Effectiveness of Manual Therapy and Exercise in Shoulder OA

Effectiveness of Manual Therapy and Exercise in the Management of Glenohumeral Osteoarthritis: A Randomized Controlled Trial

Approximately 60 subjects from a sample of convenience diagnosed with shoulder arthritis will be randomized into a two groups. The control group will receive usual medical advice and the experimental group will be referred to physical therapy for eight visits over 4-week period of time. At one month, two months, and one year the pain, function, and patient satisfaction will be compared between the two groups.

Study Overview

Status

Withdrawn

Conditions

Intervention / Treatment

Detailed Description

This study will be a pragmatic, prospective, single blind, randomized controlled trial. Stratified randomization will be performed to account for those patients that necessitate a subacromial corticosteroid injection prior to or during the physical therapy intervention. The diagnosis of primary glenohumeral osteoarthritis will be confirmed by the orthopedic surgeon involved in the study. All subjects will have radiographs at the time of initial evaluation (standard medical practice) and magnetic resonance imaging will only be required at the discretion of the orthopedic surgeon when this modality is necessary to rule out other shoulder pathologies of concern.

This study will use a convenient sample of consecutive subjects who meet all inclusion criteria and present to the shoulder service physicians at UT Southwestern outpatient clinic with a primary compliant of shoulder pain and stiffness. If appropriate for the study, the subjects will be referred to physical therapy for additional assessment and care. If interested in participation, each potential subject will be educated regarding the purpose and logistics of the study and asked to enroll via informed consent.

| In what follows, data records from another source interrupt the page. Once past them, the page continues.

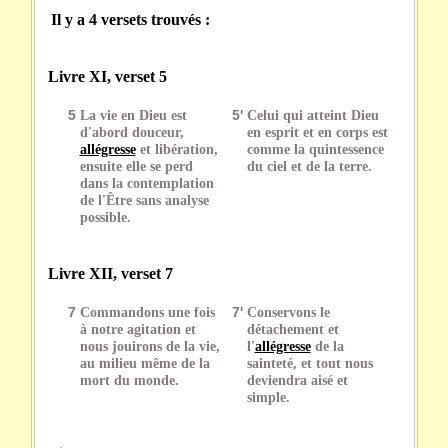
Il y a 4 versets trouvés :
Livre XI, verset 5
5
La vie en Dieu est
5'
Celui qui atteint Dieu
d'abord douceur,
en esprit et en corps est
allégresse
et libération,
comme la quintessence
ensuite elle se perd
du ciel et de la terre.
dans la contemplation
de l'Être sans analyse
possible.
Livre XII, verset 7
7
Commandons une fois
7'
Conservons le
à notre agitation et
détachement et
nous jouirons de la vie,
l'
allégresse
de la
au milieu même de la
sainteté, et tout nous
mort du monde.
deviendra aisé et
simple.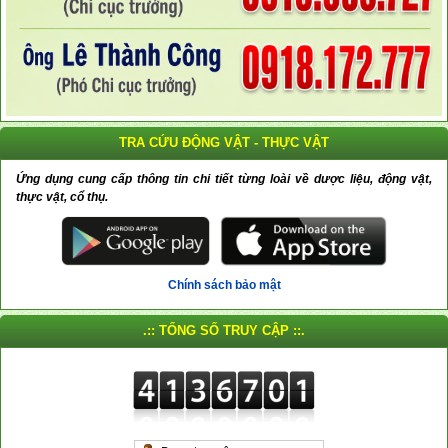
TRA CỨU ĐỘNG VẬT - THỰC VẬT
Ứng dụng cung cấp thông tin chi tiết từng loài về dược liệu, động vật,
thực vật, cổ thụ.
Chính sách bảo mật
.:: TỔNG SỐ TRUY CẬP ::.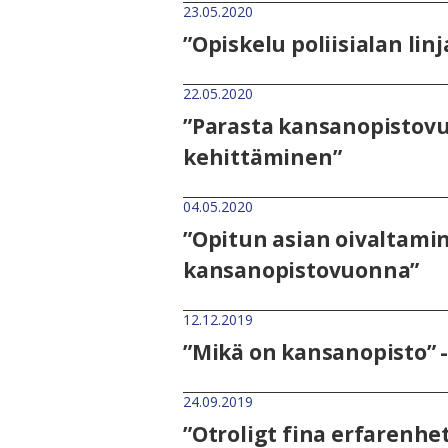
23.05.2020
”Opiskelu poliisialan lin
22.05.2020
”Parasta kansanopistovuo
kehittäminen”
04.05.2020
”Opitun asian oivaltamin
kansanopistovuonna”
12.12.2019
”Mikä on kansanopisto” -
24.09.2019
”Otroligt fina erfarenhe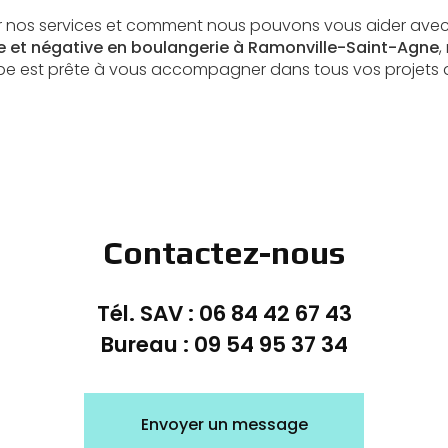
ur nos services et comment nous pouvons vous aider avec
e et négative en boulangerie à Ramonville-Saint-Agne
,
pe est prête à vous accompagner dans tous vos projets d
Contactez-nous
Tél. SAV :
06 84 42 67 43
Bureau :
09 54 95 37 34
Envoyer un message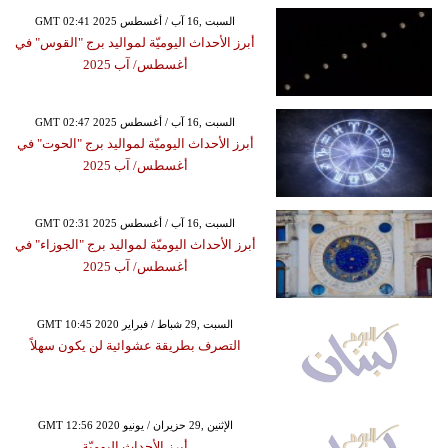
GMT 02:41 2025 السبت ,16 آب / أغسطس
أبرز الأحداث اليوميّة لمواليد برج "القوس" في
أغسطس/ آب 2025
GMT 02:47 2025 السبت ,16 آب / أغسطس
أبرز الأحداث اليوميّة لمواليد برج "الحوت" في
أغسطس/ آب 2025
GMT 02:31 2025 السبت ,16 آب / أغسطس
أبرز الأحداث اليوميّة لمواليد برج "الجوزاء" في
أغسطس/ آب 2025
GMT 10:45 2020 السبت ,29 شباط / فبراير
التصرف بطريقة عشوائية لن يكون سهلاً
GMT 12:56 2020 الإثنين ,29 حزيران / يونيو
أبرز الأحداث اليوميّة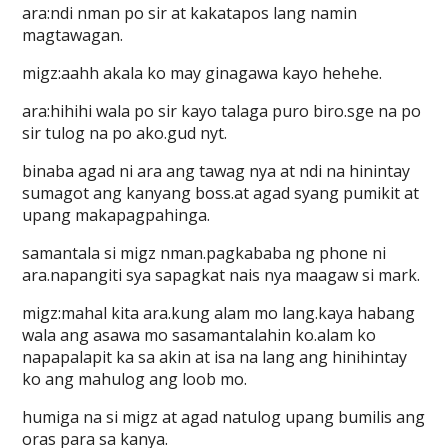
ara:ndi nman po sir at kakatapos lang namin
magtawagan.
migz:aahh akala ko may ginagawa kayo hehehe.
ara:hihihi wala po sir kayo talaga puro biro.sge na po
sir tulog na po ako.gud nyt.
binaba agad ni ara ang tawag nya at ndi na hinintay
sumagot ang kanyang boss.at agad syang pumikit at
upang makapagpahinga.
samantala si migz nman.pagkababa ng phone ni
ara.napangiti sya sapagkat nais nya maagaw si mark.
migz:mahal kita ara.kung alam mo lang.kaya habang
wala ang asawa mo sasamantalahin ko.alam ko
napapalapit ka sa akin at isa na lang ang hinihintay
ko ang mahulog ang loob mo.
humiga na si migz at agad natulog upang bumilis ang
oras para sa kanya.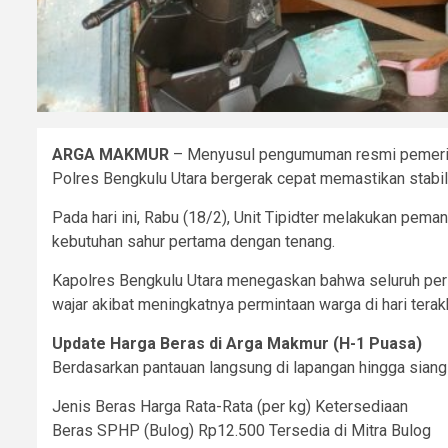
​ARGA MAKMUR
– Menyusul pengumuman resmi pemerint
Polres Bengkulu Utara bergerak cepat memastikan stabil
Pada hari ini, Rabu (18/2), Unit Tipidter melakukan pem
kebutuhan sahur pertama dengan tenang.
​Kapolres Bengkulu Utara menegaskan bahwa seluruh perso
wajar akibat meningkatnya permintaan warga di hari terakhi
​Update Harga Beras di Arga Makmur (H-1 Puasa)
​Berdasarkan pantauan langsung di lapangan hingga siang 
Jenis Beras Harga Rata-Rata (per kg) Ketersediaan
Beras SPHP (Bulog) Rp12.500 Tersedia di Mitra Bulog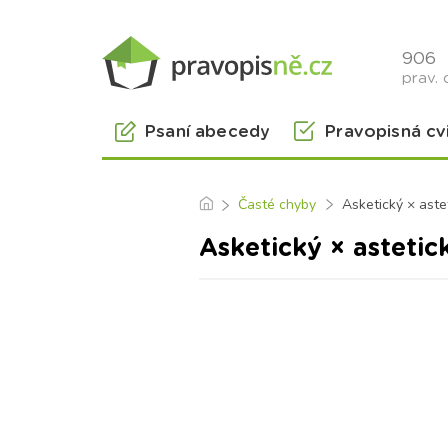
906
prav. 
Psaní abecedy
Pravopisná cv
Časté chyby
Asketický × aste
Asketický × astetic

Approximately 25 of the 50 subjects will be seen in the clinic for 6 visits within a 4 week time frame. All subjects will return for follow-up or phone call at 4, 8, and 52 weeks for final data collection and outcomes assessment. The last follow-up assessment at one year will be via phone contact. For those attending physical therapy, the duration of the visits, 1-6, will last from 30-60 min. The final visit, visit 9, will take 15-30 minutes. The phone call on the tenth interaction will last 5-10 minutes.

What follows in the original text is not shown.